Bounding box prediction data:
########
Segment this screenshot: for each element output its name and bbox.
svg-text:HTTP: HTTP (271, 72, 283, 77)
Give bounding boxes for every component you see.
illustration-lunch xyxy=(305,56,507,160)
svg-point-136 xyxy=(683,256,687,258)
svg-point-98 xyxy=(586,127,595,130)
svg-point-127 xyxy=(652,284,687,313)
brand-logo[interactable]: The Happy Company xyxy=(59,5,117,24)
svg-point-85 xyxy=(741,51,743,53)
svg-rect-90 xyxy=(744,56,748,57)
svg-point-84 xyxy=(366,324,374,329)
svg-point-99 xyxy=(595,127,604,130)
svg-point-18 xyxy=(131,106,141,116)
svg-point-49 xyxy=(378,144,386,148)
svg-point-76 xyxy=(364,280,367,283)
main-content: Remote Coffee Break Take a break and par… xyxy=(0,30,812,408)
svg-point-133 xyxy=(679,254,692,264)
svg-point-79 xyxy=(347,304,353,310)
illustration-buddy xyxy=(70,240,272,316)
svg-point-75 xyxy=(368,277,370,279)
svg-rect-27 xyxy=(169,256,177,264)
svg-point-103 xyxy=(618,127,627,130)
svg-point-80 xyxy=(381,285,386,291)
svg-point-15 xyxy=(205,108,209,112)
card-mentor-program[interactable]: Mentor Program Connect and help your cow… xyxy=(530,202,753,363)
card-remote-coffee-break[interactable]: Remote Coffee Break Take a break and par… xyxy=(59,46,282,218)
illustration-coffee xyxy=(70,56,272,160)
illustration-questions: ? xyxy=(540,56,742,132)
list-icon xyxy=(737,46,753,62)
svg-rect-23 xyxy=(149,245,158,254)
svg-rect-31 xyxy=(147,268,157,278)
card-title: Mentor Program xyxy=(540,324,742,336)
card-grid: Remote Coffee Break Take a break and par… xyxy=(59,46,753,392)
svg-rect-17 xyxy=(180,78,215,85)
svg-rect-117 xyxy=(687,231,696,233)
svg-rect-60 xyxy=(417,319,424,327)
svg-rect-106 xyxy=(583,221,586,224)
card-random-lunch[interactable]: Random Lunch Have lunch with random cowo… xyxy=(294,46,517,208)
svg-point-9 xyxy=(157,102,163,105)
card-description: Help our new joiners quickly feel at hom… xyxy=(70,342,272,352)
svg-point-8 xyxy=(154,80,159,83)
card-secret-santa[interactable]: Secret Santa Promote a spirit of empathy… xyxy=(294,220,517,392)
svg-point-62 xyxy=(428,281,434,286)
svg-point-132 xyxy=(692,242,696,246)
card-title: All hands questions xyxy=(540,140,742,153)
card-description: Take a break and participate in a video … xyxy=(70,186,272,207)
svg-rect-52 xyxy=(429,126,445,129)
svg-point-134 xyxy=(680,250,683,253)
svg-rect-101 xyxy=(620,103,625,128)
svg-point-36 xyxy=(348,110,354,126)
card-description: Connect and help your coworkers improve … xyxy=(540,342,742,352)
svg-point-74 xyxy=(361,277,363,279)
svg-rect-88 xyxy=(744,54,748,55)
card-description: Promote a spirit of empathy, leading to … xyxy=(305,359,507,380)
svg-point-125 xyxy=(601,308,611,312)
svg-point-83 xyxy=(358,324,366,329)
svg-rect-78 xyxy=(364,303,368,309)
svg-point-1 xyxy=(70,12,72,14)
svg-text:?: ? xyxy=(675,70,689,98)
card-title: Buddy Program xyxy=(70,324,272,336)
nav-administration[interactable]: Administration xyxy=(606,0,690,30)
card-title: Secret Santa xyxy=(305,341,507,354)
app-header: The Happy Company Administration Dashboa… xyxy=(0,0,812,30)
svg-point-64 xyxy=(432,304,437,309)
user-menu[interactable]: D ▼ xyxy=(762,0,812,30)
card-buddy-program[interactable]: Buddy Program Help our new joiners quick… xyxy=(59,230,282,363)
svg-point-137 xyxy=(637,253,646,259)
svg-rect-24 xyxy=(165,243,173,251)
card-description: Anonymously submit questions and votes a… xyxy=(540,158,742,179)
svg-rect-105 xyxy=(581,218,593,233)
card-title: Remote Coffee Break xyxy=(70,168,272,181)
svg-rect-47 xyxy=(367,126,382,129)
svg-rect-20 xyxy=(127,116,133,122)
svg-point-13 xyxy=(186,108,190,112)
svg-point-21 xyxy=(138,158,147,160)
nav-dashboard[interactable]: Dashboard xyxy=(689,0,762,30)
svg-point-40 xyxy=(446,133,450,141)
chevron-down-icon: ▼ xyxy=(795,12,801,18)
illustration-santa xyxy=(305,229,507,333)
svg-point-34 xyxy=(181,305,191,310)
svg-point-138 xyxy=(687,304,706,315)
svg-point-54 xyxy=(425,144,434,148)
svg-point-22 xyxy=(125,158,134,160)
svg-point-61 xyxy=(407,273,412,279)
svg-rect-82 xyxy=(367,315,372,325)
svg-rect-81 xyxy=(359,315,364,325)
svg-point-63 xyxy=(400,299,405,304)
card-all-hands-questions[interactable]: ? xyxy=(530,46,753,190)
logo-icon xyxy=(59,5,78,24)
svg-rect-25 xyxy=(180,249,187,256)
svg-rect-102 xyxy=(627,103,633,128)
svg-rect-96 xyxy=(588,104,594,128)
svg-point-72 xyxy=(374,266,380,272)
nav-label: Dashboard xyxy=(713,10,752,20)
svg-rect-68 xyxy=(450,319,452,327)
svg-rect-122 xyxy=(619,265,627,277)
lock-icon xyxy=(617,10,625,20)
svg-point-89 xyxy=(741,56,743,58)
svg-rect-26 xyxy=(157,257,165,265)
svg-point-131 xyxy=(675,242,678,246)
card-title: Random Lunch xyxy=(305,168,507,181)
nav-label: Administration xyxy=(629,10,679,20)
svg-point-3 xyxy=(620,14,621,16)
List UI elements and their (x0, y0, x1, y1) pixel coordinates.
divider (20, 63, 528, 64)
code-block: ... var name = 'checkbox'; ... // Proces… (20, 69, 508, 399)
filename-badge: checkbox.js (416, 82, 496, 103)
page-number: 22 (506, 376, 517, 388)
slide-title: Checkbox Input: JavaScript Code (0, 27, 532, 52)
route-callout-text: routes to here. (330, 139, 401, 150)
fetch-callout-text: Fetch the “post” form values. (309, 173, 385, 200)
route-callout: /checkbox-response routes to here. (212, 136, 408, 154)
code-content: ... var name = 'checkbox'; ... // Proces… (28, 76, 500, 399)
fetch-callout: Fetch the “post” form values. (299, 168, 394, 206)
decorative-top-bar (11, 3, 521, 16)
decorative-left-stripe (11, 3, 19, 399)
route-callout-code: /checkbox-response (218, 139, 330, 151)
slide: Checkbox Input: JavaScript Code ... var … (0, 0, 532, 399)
########
*REQUIRED WORK:* This exercise calls for every record to be restated word for word.

*REPLY:*
Segment this screenshot: for each element output its name and bbox.
svg-text:HTTP: HTTP (271, 72, 283, 77)
Give bounding boxes for every component you see.
illustration-lunch xyxy=(305,56,507,160)
svg-point-136 xyxy=(683,256,687,258)
svg-point-98 xyxy=(586,127,595,130)
svg-point-127 xyxy=(652,284,687,313)
brand-logo[interactable]: The Happy Company xyxy=(59,5,117,24)
svg-point-85 xyxy=(741,51,743,53)
svg-rect-90 xyxy=(744,56,748,57)
svg-point-84 xyxy=(366,324,374,329)
svg-point-99 xyxy=(595,127,604,130)
svg-point-18 xyxy=(131,106,141,116)
svg-point-49 xyxy=(378,144,386,148)
svg-point-76 xyxy=(364,280,367,283)
main-content: Remote Coffee Break Take a break and par… xyxy=(0,30,812,408)
svg-point-133 xyxy=(679,254,692,264)
svg-point-79 xyxy=(347,304,353,310)
illustration-buddy xyxy=(70,240,272,316)
svg-point-75 xyxy=(368,277,370,279)
svg-rect-27 xyxy=(169,256,177,264)
svg-point-103 xyxy=(618,127,627,130)
svg-point-80 xyxy=(381,285,386,291)
svg-point-15 xyxy=(205,108,209,112)
card-mentor-program[interactable]: Mentor Program Connect and help your cow… xyxy=(530,202,753,363)
card-remote-coffee-break[interactable]: Remote Coffee Break Take a break and par… xyxy=(59,46,282,218)
illustration-coffee xyxy=(70,56,272,160)
illustration-questions: ? xyxy=(540,56,742,132)
list-icon xyxy=(737,46,753,62)
svg-rect-23 xyxy=(149,245,158,254)
svg-rect-31 xyxy=(147,268,157,278)
card-title: Mentor Program xyxy=(540,324,742,336)
card-grid: Remote Coffee Break Take a break and par… xyxy=(59,46,753,392)
svg-rect-17 xyxy=(180,78,215,85)
svg-rect-117 xyxy=(687,231,696,233)
svg-rect-60 xyxy=(417,319,424,327)
svg-rect-106 xyxy=(583,221,586,224)
card-random-lunch[interactable]: Random Lunch Have lunch with random cowo… xyxy=(294,46,517,208)
svg-point-9 xyxy=(157,102,163,105)
card-description: Help our new joiners quickly feel at hom… xyxy=(70,342,272,352)
svg-point-8 xyxy=(154,80,159,83)
card-secret-santa[interactable]: Secret Santa Promote a spirit of empathy… xyxy=(294,220,517,392)
svg-point-62 xyxy=(428,281,434,286)
svg-point-132 xyxy=(692,242,696,246)
card-title: All hands questions xyxy=(540,140,742,153)
card-description: Take a break and participate in a video … xyxy=(70,186,272,207)
svg-rect-52 xyxy=(429,126,445,129)
svg-point-134 xyxy=(680,250,683,253)
svg-rect-101 xyxy=(620,103,625,128)
svg-point-36 xyxy=(348,110,354,126)
card-description: Connect and help your coworkers improve … xyxy=(540,342,742,352)
svg-point-74 xyxy=(361,277,363,279)
svg-rect-88 xyxy=(744,54,748,55)
card-description: Promote a spirit of empathy, leading to … xyxy=(305,359,507,380)
svg-point-125 xyxy=(601,308,611,312)
svg-point-83 xyxy=(358,324,366,329)
svg-rect-78 xyxy=(364,303,368,309)
svg-point-1 xyxy=(70,12,72,14)
svg-text:?: ? xyxy=(675,70,689,98)
card-title: Buddy Program xyxy=(70,324,272,336)
nav-administration[interactable]: Administration xyxy=(606,0,690,30)
card-title: Secret Santa xyxy=(305,341,507,354)
app-header: The Happy Company Administration Dashboa… xyxy=(0,0,812,30)
svg-point-64 xyxy=(432,304,437,309)
user-menu[interactable]: D ▼ xyxy=(762,0,812,30)
card-buddy-program[interactable]: Buddy Program Help our new joiners quick… xyxy=(59,230,282,363)
svg-point-137 xyxy=(637,253,646,259)
svg-rect-24 xyxy=(165,243,173,251)
card-description: Anonymously submit questions and votes a… xyxy=(540,158,742,179)
svg-rect-105 xyxy=(581,218,593,233)
card-title: Remote Coffee Break xyxy=(70,168,272,181)
svg-rect-47 xyxy=(367,126,382,129)
svg-rect-20 xyxy=(127,116,133,122)
svg-point-13 xyxy=(186,108,190,112)
svg-point-21 xyxy=(138,158,147,160)
nav-dashboard[interactable]: Dashboard xyxy=(689,0,762,30)
svg-point-40 xyxy=(446,133,450,141)
chevron-down-icon: ▼ xyxy=(795,12,801,18)
illustration-santa xyxy=(305,229,507,333)
svg-point-34 xyxy=(181,305,191,310)
svg-point-138 xyxy=(687,304,706,315)
svg-point-54 xyxy=(425,144,434,148)
svg-point-22 xyxy=(125,158,134,160)
svg-point-61 xyxy=(407,273,412,279)
svg-rect-82 xyxy=(367,315,372,325)
svg-rect-81 xyxy=(359,315,364,325)
svg-point-63 xyxy=(400,299,405,304)
card-all-hands-questions[interactable]: ? xyxy=(530,46,753,190)
logo-icon xyxy=(59,5,78,24)
svg-rect-25 xyxy=(180,249,187,256)
svg-rect-102 xyxy=(627,103,633,128)
svg-rect-96 xyxy=(588,104,594,128)
svg-point-72 xyxy=(374,266,380,272)
nav-label: Dashboard xyxy=(713,10,752,20)
svg-rect-68 xyxy=(450,319,452,327)
svg-rect-122 xyxy=(619,265,627,277)
lock-icon xyxy=(617,10,625,20)
svg-point-89 xyxy=(741,56,743,58)
svg-rect-26 xyxy=(157,257,165,265)
svg-point-131 xyxy=(675,242,678,246)
card-title: Random Lunch xyxy=(305,168,507,181)
nav-label: Administration xyxy=(629,10,679,20)
svg-point-3 xyxy=(620,14,621,16)
List UI elements and their (x0, y0, x1, y1) pixel coordinates.
divider (20, 63, 528, 64)
code-block: ... var name = 'checkbox'; ... // Proces… (20, 69, 508, 399)
filename-badge: checkbox.js (416, 82, 496, 103)
page-number: 22 (506, 376, 517, 388)
slide-title: Checkbox Input: JavaScript Code (0, 27, 532, 52)
route-callout-text: routes to here. (330, 139, 401, 150)
fetch-callout-text: Fetch the “post” form values. (309, 173, 385, 200)
route-callout: /checkbox-response routes to here. (212, 136, 408, 154)
code-content: ... var name = 'checkbox'; ... // Proces… (28, 76, 500, 399)
fetch-callout: Fetch the “post” form values. (299, 168, 394, 206)
decorative-top-bar (11, 3, 521, 16)
decorative-left-stripe (11, 3, 19, 399)
route-callout-code: /checkbox-response (218, 139, 330, 151)
slide: Checkbox Input: JavaScript Code ... var … (0, 0, 532, 399)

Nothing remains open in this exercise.